Android Things oficjalnie. Czym jest i gdzie będzie można znaleźć "nowy" system operacyjny Google'a?
Gigant z Mountain View zapowiedział platformę Android Things oraz zaktualizowaną usługę Weave. Oto, co trzeba wiedzieć o nowych rozwiązaniach Google'a.
14.12.2016 | aktual.: 14.12.2016 17:04
Zalogowani mogą więcej
Możesz zapisać ten artykuł na później. Znajdziesz go potem na swoim koncie użytkownika
Było Brillo. Jest Android Things
Internet Rzeczy to idea, który zdobywa coraz większą popularność. Swój wkład w rozwój tego konceptu chce mieć oczywiście również Google, które jakiś czas temu wystartowało z projektem Brillo, który bazował na Androidzie.
Firma z Mountain View poinformowała teraz o przejściu do kolejnego etapu jego rozwoju - rebrandingu. Platforma Brillo będzie od teraz znana pod nazwą Android Things. Google wypuściło już nawet wersję Developer Preview zaktualizowanej platformy, która ma umożliwić producentom sprzętu IoT (Internet of Things) zapoznanie się z nowym systemem.
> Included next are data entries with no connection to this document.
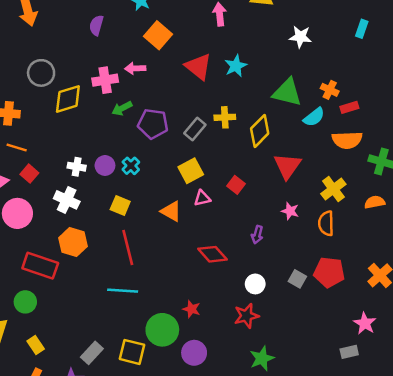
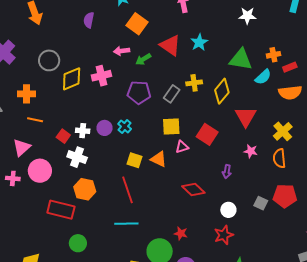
pink cross: (105, 80) -> (101, 76), moved
orange cross: (330, 90) -> (273, 55), turned -32
green arrow: (122, 108) -> (143, 59), moved
yellow square: (191, 171) -> (171, 126), turned 30
red square: (29, 174) -> (63, 136), moved
red square: (236, 185) -> (207, 134), size x1.5
yellow square: (120, 206) -> (135, 160), moved
green circle: (25, 302) -> (78, 243), moved

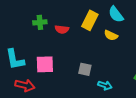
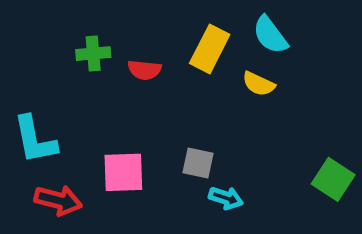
pink square: (45, 64) -> (123, 172), moved
cyan arrow: (105, 85) -> (226, 198), moved

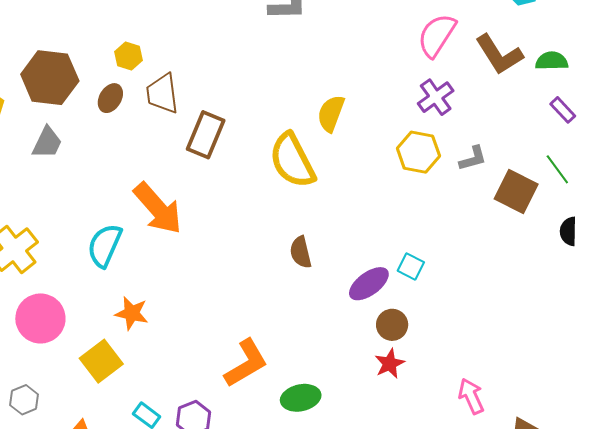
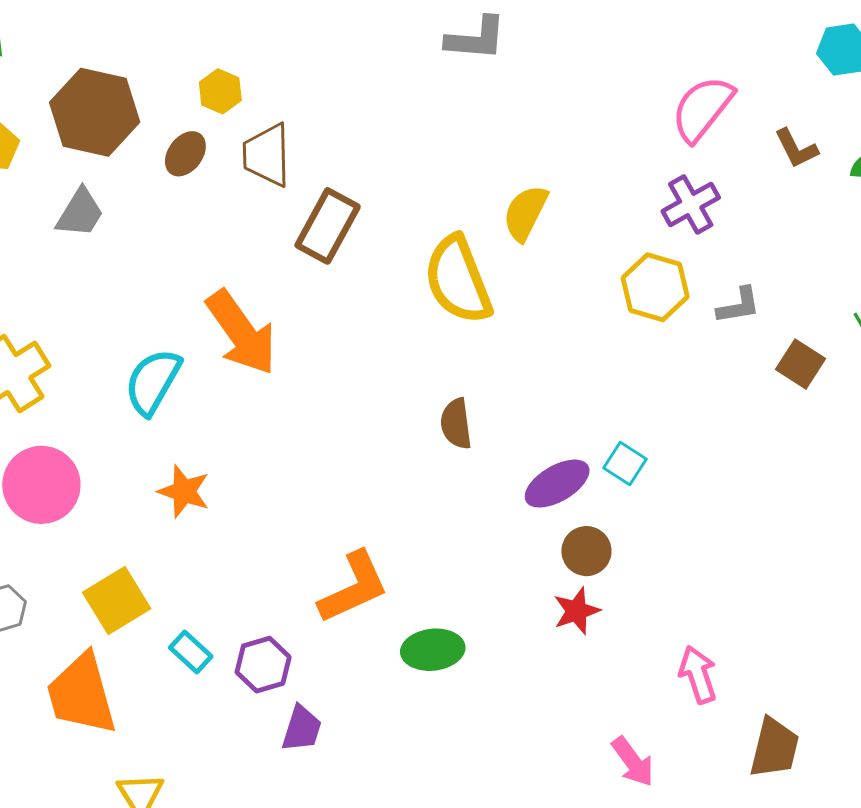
brown L-shape: (499, 55) -> (796, 148), size x0.6
brown square: (516, 191) -> (801, 364), size x0.7
yellow square: (101, 361) -> (117, 600), moved

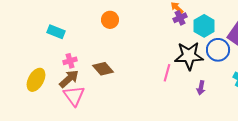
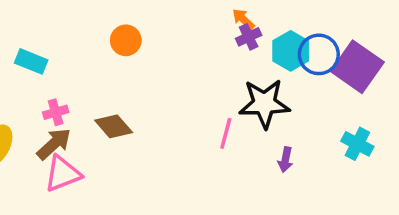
blue circle: (218, 50) -> (319, 54), moved
pink triangle: (74, 96) -> (63, 174), turned 45

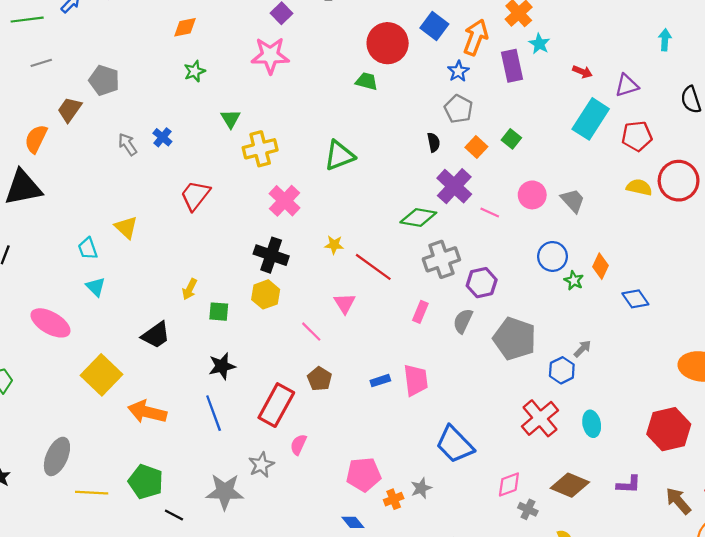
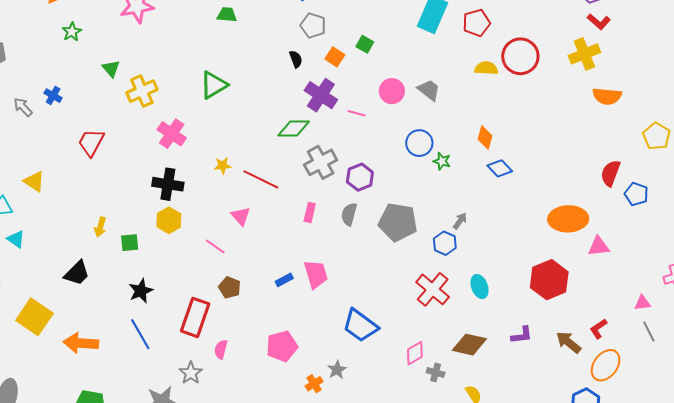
orange diamond: (600, 266) -> (485, 138), moved
pink pentagon: (364, 474) -> (282, 346), moved

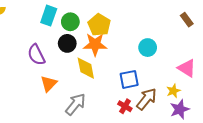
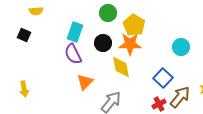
cyan rectangle: (49, 16) -> (75, 32), moved
green circle: (70, 22) -> (108, 13), moved
blue square: (129, 79) -> (163, 78), turned -36
red cross: (125, 106) -> (159, 104), turned 32

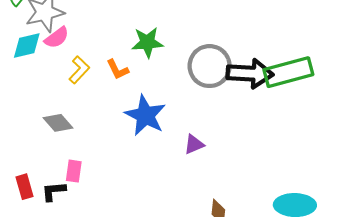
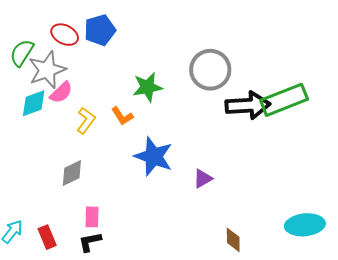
gray circle: (210, 66) -> (210, 70), moved
gray diamond: (58, 123) -> (72, 173), turned -68
black L-shape: (54, 191) -> (90, 242), moved

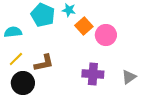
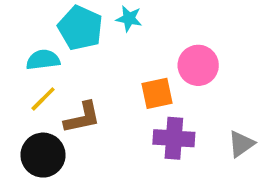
orange square: (84, 26) -> (157, 93), moved, turned 30
cyan semicircle: (13, 32) -> (43, 60), moved
yellow line: (16, 59) -> (43, 99), moved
Co umożliwia Android Things?
Android Things może określić mianem znacznie uproszczonej, a więc i lżejszej wersji Androida. Platforma wspiera większość znanych rozwiązań giganta, w tym mi.in. Android Studio, Android Software Development Kit (SDK), usługi Google Play czy Google Cloud Platform.
Na bazie Android Things może tworzyć urządzenia IoT z wykorzystaniem sprzętu dostępnego na rynku. Platforma obsługiwana jest przez takie rozwiązania, jak np. Raspberry Pi, NXP Pico czy Intel Edison.
Nowość spod znaku Androida ma być rozwijana w sposób podobny do wersji Wear, która jest dedykowana smartwatchom. Google ma wypuszczać systematycznie poprawki i łatki bezpieczeństwa. Producenci będą mogli jednak wprowadzać własne aktualizacje i dodawać autorskie funkcje.
Android Things to nie wszystko. Jest też Weave
Uzupełnienie Android Things ma być platforma Weave, której zaktualizowaną wersję wypuścił właśnie Google. Rozwiązanie to umożliwić obsługę rozwiązań chmurowych oraz integrację z usługami, jak Google Assistant.
Gigant wydał już nowy Device SDK, który wspiera m.in. żarówki, przystawki czy termostaty. Dzięki Weave ich producenci mają zajmować się tworzeniem produktów bez przejmowania się infrastrukturą - usługi chmurowe zostaną zapewnione przez Google'a.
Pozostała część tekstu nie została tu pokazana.